● Task details:
Lines that include "ohne" make up the answer; copy all of them from the data below.

● Saved entries:
——————————

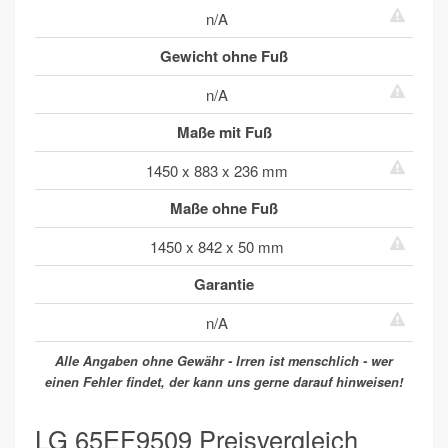
n/A
Gewicht ohne Fuß
n/A
Maße mit Fuß
1450 x 883 x 236 mm
Maße ohne Fuß
1450 x 842 x 50 mm
Garantie
n/A
Alle Angaben ohne Gewähr - Irren ist menschlich - wer
einen Fehler findet, der kann uns gerne darauf hinweisen!
LG 65EF9509 Preisvergleich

——————————

● Reply to the task:
Gewicht ohne Fuß
Maße ohne Fuß
Alle Angaben ohne Gewähr - Irren ist menschlich - wer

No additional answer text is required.